Before uttering a word of his speech on Salvadoran gang violence, U.S. Attorney General Jeff Sessions already has opened up old wounds of a Long Island immigrant community still scarred by a 2008 hate crime.
Sessions has chosen the island’s federal courthouse, about 50 miles outside New York City Hall, as the site for his talk on MS-13.
The Mara Salvatrucha, as they are otherwise known, trace back to El Salvador’s brutal civil war. After the conflict dragged on for 10 years, fueled in part by President Ronald Reagan’s military aid to Salvadoran death squads, the United States became home to a large percentage of the war’s estimated 500,000 refugees.

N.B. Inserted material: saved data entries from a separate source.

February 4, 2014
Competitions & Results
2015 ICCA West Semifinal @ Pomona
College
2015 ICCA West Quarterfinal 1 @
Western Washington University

Co-founded in Los Angeles by a soldier of that war, MS-13 has become an international criminal organization with ties to the drug trade, contract killing, money laundering and arms trafficking.
Sessions is set to speak this morning at the courthouse where federal prosecutors obtained a guilty plea from MS-13 member Arnolvin Umanzor Velasquez for his participation in the execution-style murder of two brothers in Brentwood, a Latino-majority hamlet known as “The Jewel of Long Island.”

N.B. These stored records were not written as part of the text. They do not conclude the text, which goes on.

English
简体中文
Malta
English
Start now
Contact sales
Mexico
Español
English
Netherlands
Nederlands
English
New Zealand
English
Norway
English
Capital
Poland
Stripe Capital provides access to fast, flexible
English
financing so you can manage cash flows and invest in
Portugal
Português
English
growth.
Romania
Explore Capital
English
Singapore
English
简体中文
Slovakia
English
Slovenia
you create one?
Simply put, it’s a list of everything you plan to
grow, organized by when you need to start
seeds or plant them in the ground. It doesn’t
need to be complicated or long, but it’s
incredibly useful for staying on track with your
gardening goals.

In a community whose bright red streak stands out in thoroughly blue downstate New York, the memory of these 2012 killings might have made Central Islip a natural location for Sessions to drum up fear of immigrant violence.

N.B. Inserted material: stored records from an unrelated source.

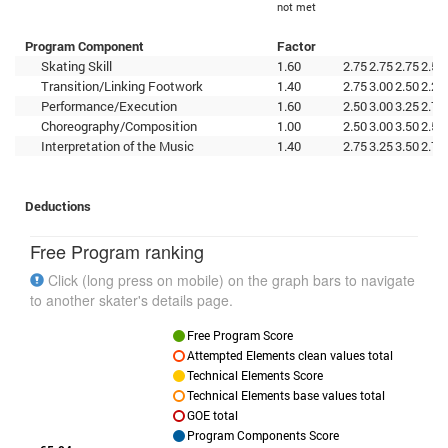
not met
Program Component
Factor
Skating Skill
1.60
2.75
2.75
2.75
2.50
Transition/Linking Footwork
1.40
2.75
3.00
2.50
2.25
Performance/Execution
1.60
2.50
3.00
3.25
2.75
Choreography/Composition
1.00
2.50
3.00
3.50
2.50
Interpretation of the Music
1.40
2.75
3.25
3.50
2.75
Deductions
Free Program ranking
Click (long press on mobile) on the graph bars to navigate
to another skater's details page.
Free Program Score
Attempted Elements clean values total
Technical Elements Score
Technical Elements base values total
GOE total
Program Components Score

But Rep. Kathleen Rice, a Democrat from nearby Nassau County, offered Sessions some advice.
“Yes, MS-13 is a serious threat,” the congresswoman posted Thursday on Twitter. “But you won’t touch them if the immigrant community is afraid to talk to you.”
Just this week, Sessions opened up a hotline under his program Victims of Immigration Crime Engagement (VOICE).
Various news outlets have reported on the flood of prank calls the line has received, reporting UFOs and extraterrestrial aliens, but Suffolk County Latinos are not laughing.
Twenty minutes outside the courthouse in the bayside town of Patchogue is where a group of teenagers killed Ecuadorean immigrant Marcelo Lucero. Activists here have blamed the Nov. 8, 2008, on nativist fervor whipped up by local politicians.
Extremism watchdogs at The Southern Poverty Law Center dissected the regular harassment of Suffolk County Latinos in their 2009 report “Climate of Fear.” The paper depicts local police and politicians as aloof to and sometimes complicit in crimes against the immigrant community.
Deportation fears make many immigrants reluctant to report crimes against them, but those who do speak out say they have being shot with BB guns, driven off the road on their bicycles, and targeted in arson attacks.
For the advocacy group Make the Road, which has offices in nearby Brentwood, Sessions’ visit rubs old wounds.
“What we do not need is a divisive figure like Jeff Sessions coming up from Washington to try to turn our tragedy into one of his polarizing political talking points,” the group said in a statement. “Suffolk County residents have lived through what happens when divisive politicians try to turn us against each other.”
Suffolk County police have faced monitoring by a federal court for the past four years under the terms of a settlement with the Department of Justice.
The three-year settlement had been set to expire this past January, but the Department of Justice found continued oversight was still necessary.
Extending the prosecutorial watch on Suffolk marked one of the final acts of President Barack Obama’s administration.
Under a Trump administration, the future of that deal is uncertain.
Sessions issued a memorandum on March 22 calling for U.S. attorneys across the country to review federal consent decrees on local law-enforcement agencies.
The attorney general’s speech on Long Island began at 10 a.m.